En raison de charges de copropriété impayées, le SYNDICAT DES COPROPRIETAIRES DE LA RESIDENCE BITERROISE représenté par son syndic en exercice, la société GOLF & PATRIMOINE, a, selon acte de commissaire de justice en date du 09 août 2024 auquel il est référé pour un plus ample exposé des faits, moyens et prétentions, fait citer Monsieur [M] [Y] devant la présente juridiction aux fins de le voir condamner, sous le bénéfice de l’exécution provisoire, au paiement de la somme de 6.203,05 € au titre de sa quote-part de charges de copropriété due au 13 juin 2024 outre intérêts au taux légal à compter du 11 janvier 2024, au paiement de la somme de 183,00 € au titre des frais de syndic, au paiement de la somme de 1.000 € au titre de sa résistance abusive et injustifiée, au paiement de la somme de 1.500 € en application de l’article 700 du code de procédure civile ainsi qu’aux entiers dépens de l’instance.

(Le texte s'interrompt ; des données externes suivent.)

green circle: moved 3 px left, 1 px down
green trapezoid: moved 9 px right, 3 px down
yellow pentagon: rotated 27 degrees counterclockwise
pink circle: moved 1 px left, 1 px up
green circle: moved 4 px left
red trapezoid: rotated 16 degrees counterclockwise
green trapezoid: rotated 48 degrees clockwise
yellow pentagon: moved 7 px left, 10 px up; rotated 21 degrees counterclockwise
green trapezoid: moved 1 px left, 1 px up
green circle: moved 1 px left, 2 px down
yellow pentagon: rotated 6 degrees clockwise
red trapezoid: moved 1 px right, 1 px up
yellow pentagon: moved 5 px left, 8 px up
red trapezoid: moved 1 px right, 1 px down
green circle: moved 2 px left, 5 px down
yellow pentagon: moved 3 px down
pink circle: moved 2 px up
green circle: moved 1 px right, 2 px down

A l’audience du 14 mars 2025 à laquelle l’affaire a été retenue, le syndicat des copropriétaires requérant, représenté par son conseil, conclut au bénéfice de son acte introductif d’instance et dépose son dossier. Il ajoute de débouter Monsieur [M] [Y] de l’ensemble de ses demandes, fins et prétentions.
Il expose que les charges de copropriété demeurent impayées. Il précise qu’il s’est avéré impossible d’obtenir un règlement amiable de la somme due. Il fait valoir que l’attitude des requis lui occasionne un préjudice certain, direct et personnel dont il est du réparation.

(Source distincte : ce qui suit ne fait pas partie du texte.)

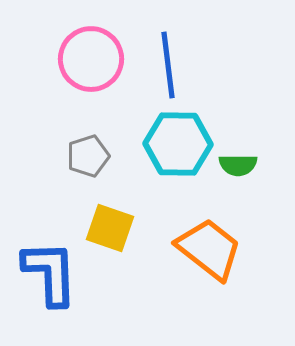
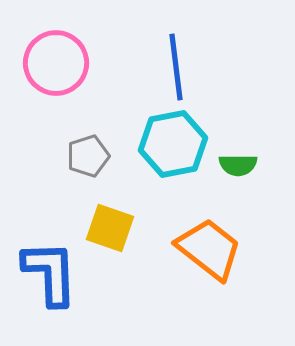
pink circle: moved 35 px left, 4 px down
blue line: moved 8 px right, 2 px down
cyan hexagon: moved 5 px left; rotated 12 degrees counterclockwise
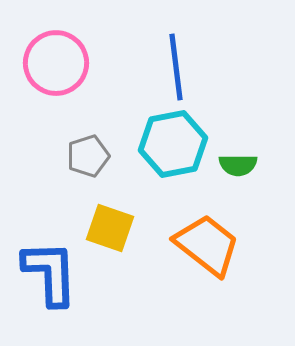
orange trapezoid: moved 2 px left, 4 px up
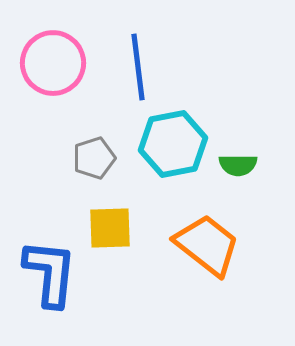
pink circle: moved 3 px left
blue line: moved 38 px left
gray pentagon: moved 6 px right, 2 px down
yellow square: rotated 21 degrees counterclockwise
blue L-shape: rotated 8 degrees clockwise
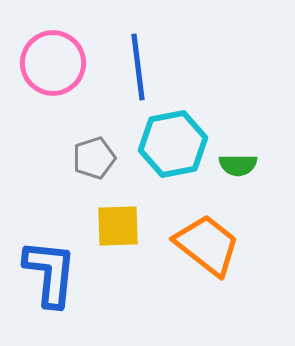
yellow square: moved 8 px right, 2 px up
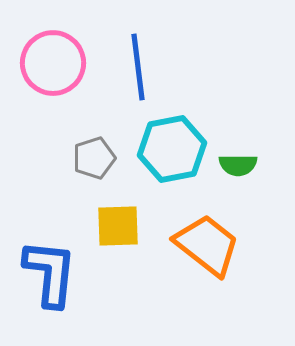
cyan hexagon: moved 1 px left, 5 px down
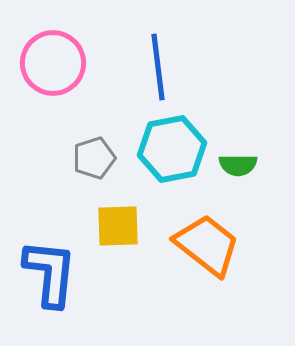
blue line: moved 20 px right
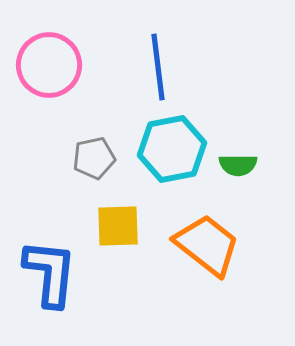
pink circle: moved 4 px left, 2 px down
gray pentagon: rotated 6 degrees clockwise
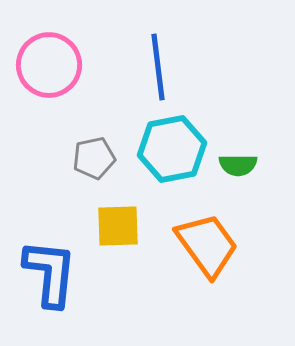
orange trapezoid: rotated 16 degrees clockwise
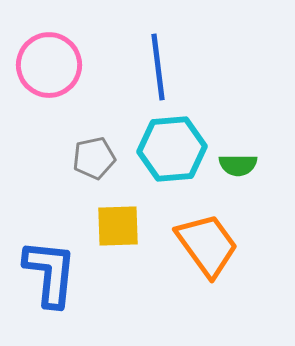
cyan hexagon: rotated 6 degrees clockwise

En réponse aux arguments adverses sur l’expertise avant dire droit, il soutient qu’il est de jurisprudence constante que le mécanisme de l’exception d’inexécution ne trouve pas à s’appliquer en matière de règlement des charges de copropriété, que Monsieur [M] [Y] ne saurait donc se prévaloir de l’absence d’entretien des parties communes pour omettre de régler ses charges. Il ajoute que la mission d’un expert ne doit pas se confondre avec celle d’un huissier.
Monsieur [M] [Y], représenté par son conseil, conclut au bénéfice de ses écritures et dépose son dossier. Aux termes de ses écritures, il sollicite de la juridiction :
d’ordonner une mesure d’expertise judiciaire au contradictoire de toutes les parties ; d’enjoindre au SYNDICAT DES COPROPRIETAIRES DE LA RESIDENCE BITERROISE de respecter ses obligations d’entretien et de conservation des parties communes ; d’octroyer de plus larges délais de paiement à Monsieur [M] [Y] à savoir, 250,00 € ;de rejeter la demande du SYNDICAT DES COPROPRIETAIRES DE LA RESIDENCE BITERROISE au titre de la prétendue résistance abusive de Monsieur [M] [Y] ; de rejeter la demande du SYNDICAT DES COPROPRIETAIRES DE LA RESIDENCE BITERROISE au titre de l’article 700 du code de procédure civile outre les entiers dépens.
En réplique, Monsieur [M] [Y] soutient que de nombreux désordres affectent les parties communes de la résidence à savoir l’absence d’éclairage dans les parties communes, la présence de nuisibles, d’encombrants et de détritus, le délabrement des murs et des installations électriques ainsi que la présence d’une fenêtre brisée. Monsieur [M] [Y] expose qu’il a cessé le paiement des charges qui lui incombent en raison de l’état dégradé des parties communes mais ne s’oppose pas à verser les sommes réclamées avec la mise en place d’un échelonnement de la créance de 250,00 € par mois.
Sur quoi, l’affaire a été mise en délibéré au 09 mai 2025 pour y être rendue la présente décision par mise à disposition au greffe.
MOTIFS DE LA DECISION
1°) Sur la demande d’expertise
En application de l’article 232 du code de procédure civile, le juge peut commettre toute personne de son choix pour l’éclairer par des constatations, par une consultation ou par une expertise sur une question de fait qui requiert les lumières d’un technicien.
En application de l’article 143 du code de procédure civile, les faits dont dépend la solution du litige peuvent, à la demande des parties ou d’office, être l’objet de toute mesure d’instruction légalement admissible.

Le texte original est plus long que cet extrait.